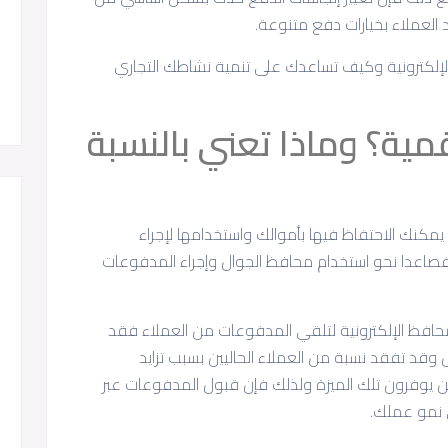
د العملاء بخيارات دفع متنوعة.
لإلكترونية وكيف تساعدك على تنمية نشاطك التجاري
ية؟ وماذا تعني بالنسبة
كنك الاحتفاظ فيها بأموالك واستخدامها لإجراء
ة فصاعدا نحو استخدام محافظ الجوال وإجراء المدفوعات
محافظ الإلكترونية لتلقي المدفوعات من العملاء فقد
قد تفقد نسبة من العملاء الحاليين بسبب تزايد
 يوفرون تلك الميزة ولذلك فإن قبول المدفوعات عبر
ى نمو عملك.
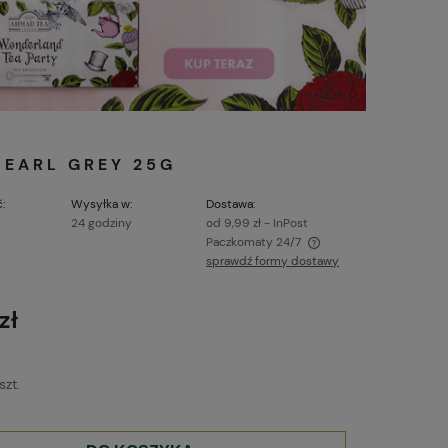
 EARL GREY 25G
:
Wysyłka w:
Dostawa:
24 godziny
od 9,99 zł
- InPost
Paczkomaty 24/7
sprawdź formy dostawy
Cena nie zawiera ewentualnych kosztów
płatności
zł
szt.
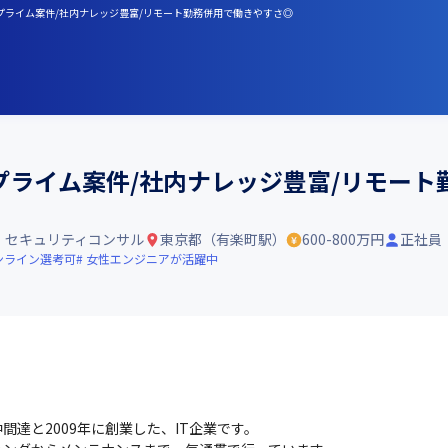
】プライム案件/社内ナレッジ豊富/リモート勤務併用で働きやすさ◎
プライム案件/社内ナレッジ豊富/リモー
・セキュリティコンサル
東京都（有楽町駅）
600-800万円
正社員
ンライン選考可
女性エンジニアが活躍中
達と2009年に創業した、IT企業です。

...

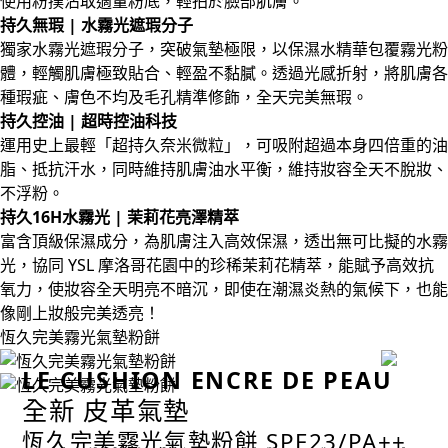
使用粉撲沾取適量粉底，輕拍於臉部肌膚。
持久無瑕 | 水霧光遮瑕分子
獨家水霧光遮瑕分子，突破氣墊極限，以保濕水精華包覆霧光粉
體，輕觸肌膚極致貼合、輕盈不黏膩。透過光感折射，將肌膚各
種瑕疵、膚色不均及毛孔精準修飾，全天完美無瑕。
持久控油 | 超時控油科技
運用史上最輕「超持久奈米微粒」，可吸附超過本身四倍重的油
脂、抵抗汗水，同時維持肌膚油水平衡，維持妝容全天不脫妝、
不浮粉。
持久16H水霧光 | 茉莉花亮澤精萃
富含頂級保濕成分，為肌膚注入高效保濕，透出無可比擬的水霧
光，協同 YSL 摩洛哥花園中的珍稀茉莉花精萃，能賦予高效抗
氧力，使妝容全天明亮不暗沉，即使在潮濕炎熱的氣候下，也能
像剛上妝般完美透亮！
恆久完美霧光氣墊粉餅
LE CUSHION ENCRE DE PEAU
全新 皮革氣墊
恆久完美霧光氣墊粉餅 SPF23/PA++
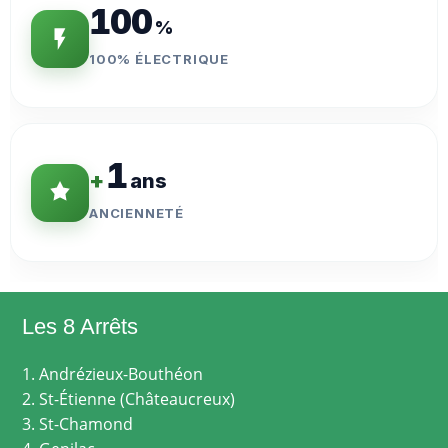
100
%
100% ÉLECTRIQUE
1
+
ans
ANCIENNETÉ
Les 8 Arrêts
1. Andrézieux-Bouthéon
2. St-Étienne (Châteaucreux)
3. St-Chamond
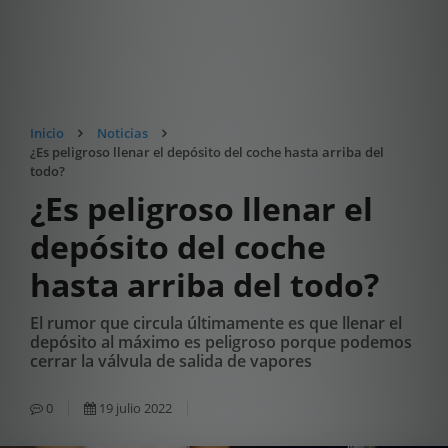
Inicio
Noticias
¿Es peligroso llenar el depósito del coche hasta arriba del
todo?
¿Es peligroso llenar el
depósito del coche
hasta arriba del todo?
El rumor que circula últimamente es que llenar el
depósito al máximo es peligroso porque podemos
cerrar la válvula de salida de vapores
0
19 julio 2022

---

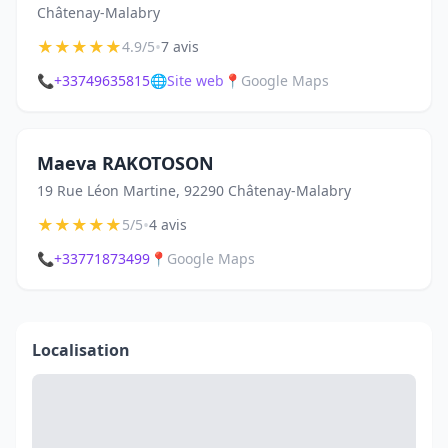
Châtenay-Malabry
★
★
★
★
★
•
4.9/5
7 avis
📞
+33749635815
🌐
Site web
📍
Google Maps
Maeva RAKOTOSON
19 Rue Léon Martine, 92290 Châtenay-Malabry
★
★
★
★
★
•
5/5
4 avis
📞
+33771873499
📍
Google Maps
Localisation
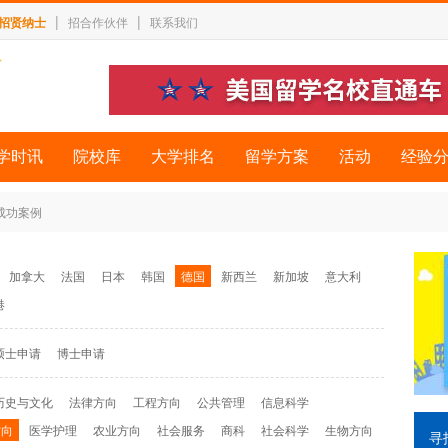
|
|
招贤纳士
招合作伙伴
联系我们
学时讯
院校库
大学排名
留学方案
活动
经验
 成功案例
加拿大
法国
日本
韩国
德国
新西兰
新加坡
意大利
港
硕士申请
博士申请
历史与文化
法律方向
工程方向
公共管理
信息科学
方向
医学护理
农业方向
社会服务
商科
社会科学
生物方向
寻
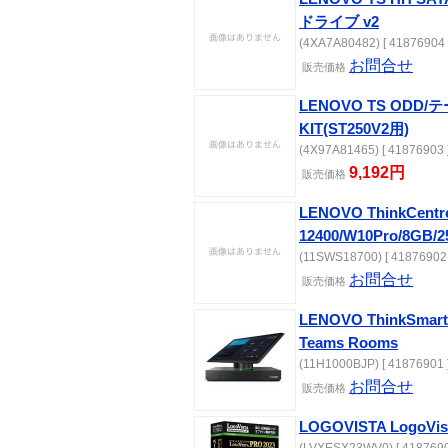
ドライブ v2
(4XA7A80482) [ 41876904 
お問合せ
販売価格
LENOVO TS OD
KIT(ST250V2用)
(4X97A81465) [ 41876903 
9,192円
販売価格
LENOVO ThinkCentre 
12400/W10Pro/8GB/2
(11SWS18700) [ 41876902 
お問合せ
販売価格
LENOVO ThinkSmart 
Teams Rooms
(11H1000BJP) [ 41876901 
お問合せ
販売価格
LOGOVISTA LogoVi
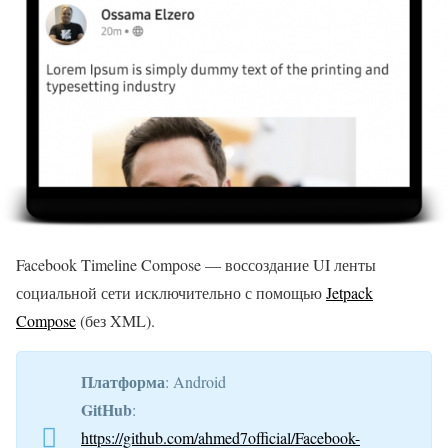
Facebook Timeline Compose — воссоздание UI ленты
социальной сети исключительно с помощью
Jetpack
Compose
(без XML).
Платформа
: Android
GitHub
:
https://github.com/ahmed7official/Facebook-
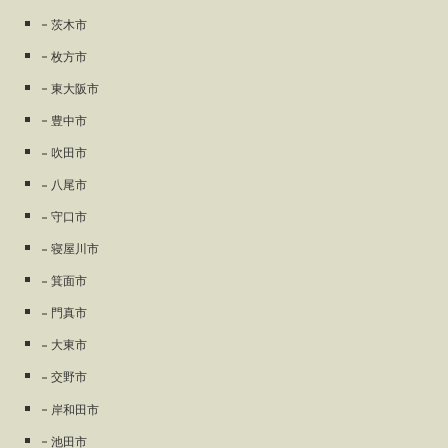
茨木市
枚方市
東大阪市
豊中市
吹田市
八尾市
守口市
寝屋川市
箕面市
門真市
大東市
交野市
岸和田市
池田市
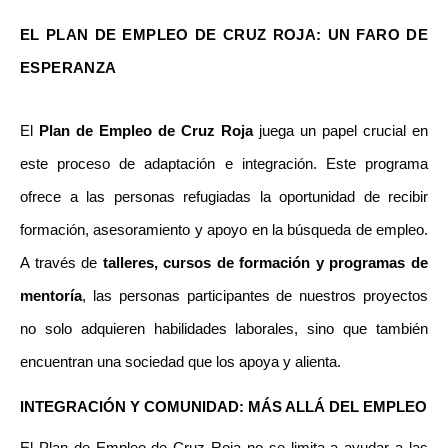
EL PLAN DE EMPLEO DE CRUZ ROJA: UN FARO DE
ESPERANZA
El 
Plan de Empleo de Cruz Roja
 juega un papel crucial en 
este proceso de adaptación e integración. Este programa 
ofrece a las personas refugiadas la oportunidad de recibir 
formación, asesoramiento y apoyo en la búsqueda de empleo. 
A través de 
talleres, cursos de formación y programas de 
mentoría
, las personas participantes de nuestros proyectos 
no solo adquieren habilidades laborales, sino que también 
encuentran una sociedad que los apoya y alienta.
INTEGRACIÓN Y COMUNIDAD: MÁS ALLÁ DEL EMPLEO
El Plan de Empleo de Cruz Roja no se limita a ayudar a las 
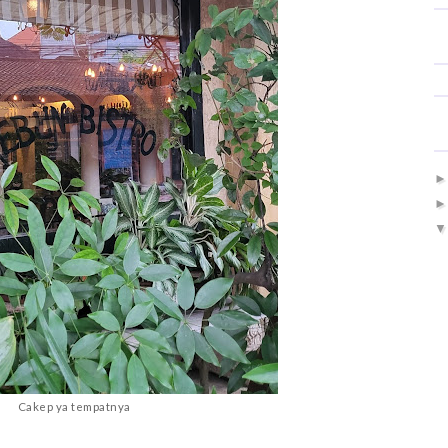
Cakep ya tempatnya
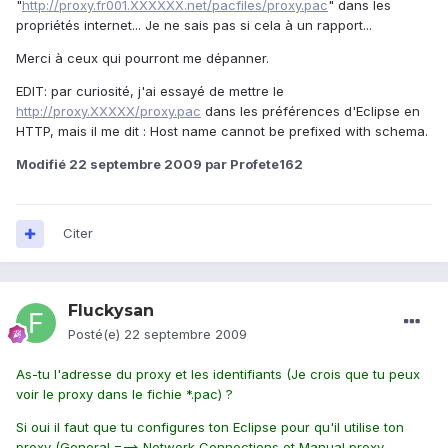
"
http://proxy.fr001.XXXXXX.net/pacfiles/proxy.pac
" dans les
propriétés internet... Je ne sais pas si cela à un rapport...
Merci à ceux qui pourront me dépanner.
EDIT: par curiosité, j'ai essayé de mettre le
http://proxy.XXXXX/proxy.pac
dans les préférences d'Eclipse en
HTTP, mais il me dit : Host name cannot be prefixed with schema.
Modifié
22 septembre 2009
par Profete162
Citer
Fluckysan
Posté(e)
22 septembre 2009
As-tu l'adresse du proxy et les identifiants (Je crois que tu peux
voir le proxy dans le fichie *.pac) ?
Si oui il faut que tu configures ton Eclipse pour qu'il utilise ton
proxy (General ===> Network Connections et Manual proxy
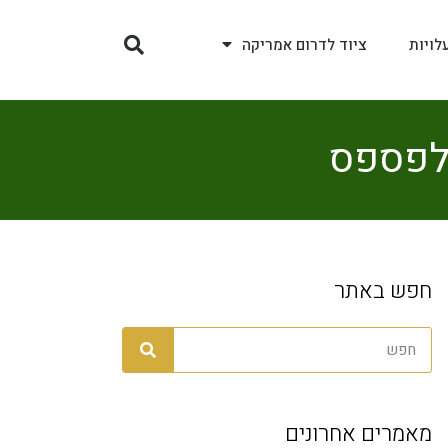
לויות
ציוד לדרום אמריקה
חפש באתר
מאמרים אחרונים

▸ **About this exercise**
Within the data above, repeat exactly the lines from the one bearing "د العملاء بخيارات دفع متنوعة." through the one bearing "達と2009年に創業した、IT企業です。". Include no pictures and nothing else.

▸ **The answer**
د العملاء بخيارات دفع متنوعة.
لإلكترونية وكيف تساعدك على تنمية نشاطك التجاري
ية؟ وماذا تعني بالنسبة
كنك الاحتفاظ فيها بأموالك واستخدامها لإجراء
ة فصاعدا نحو استخدام محافظ الجوال وإجراء المدفوعات
محافظ الإلكترونية لتلقي المدفوعات من العملاء فقد
قد تفقد نسبة من العملاء الحاليين بسبب تزايد
 يوفرون تلك الميزة ولذلك فإن قبول المدفوعات عبر
ى نمو عملك.
 EARL GREY 25G
:
Wysyłka w:
Dostawa:
24 godziny
od 9,99 zł
- InPost
Paczkomaty 24/7
sprawdź formy dostawy
Cena nie zawiera ewentualnych kosztów
płatności
zł
szt.
】プライム案件/社内ナレッジ豊富/リモート勤務併用で働きやすさ◎
プライム案件/社内ナレッジ豊富/リモー
・セキュリティコンサル
東京都（有楽町駅）
600-800万円
正社員
ンライン選考可
女性エンジニアが活躍中
達と2009年に創業した、IT企業です。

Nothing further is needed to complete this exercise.